EXERCISE:
Filter the records, keeping every line that has the string "samego".

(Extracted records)
******************************

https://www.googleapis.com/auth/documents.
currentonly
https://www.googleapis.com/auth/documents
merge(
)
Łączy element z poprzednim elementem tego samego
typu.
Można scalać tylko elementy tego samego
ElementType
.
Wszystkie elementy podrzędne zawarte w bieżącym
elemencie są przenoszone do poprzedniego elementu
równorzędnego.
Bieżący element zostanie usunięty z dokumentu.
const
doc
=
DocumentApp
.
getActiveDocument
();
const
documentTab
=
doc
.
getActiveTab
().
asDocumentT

******************************

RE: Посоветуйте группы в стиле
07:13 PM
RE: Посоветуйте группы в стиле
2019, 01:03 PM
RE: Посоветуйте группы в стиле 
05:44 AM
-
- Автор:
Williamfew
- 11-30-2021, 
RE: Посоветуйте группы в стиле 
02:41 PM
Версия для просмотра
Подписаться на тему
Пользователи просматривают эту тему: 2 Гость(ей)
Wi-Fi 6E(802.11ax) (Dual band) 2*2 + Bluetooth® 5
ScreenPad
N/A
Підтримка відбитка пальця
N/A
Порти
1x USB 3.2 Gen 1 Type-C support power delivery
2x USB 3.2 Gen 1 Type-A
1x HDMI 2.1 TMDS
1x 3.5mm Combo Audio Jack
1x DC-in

******************************

ANSWER TO THIS TASK:
Łączy element z poprzednim elementem tego samego
Można scalać tylko elementy tego samego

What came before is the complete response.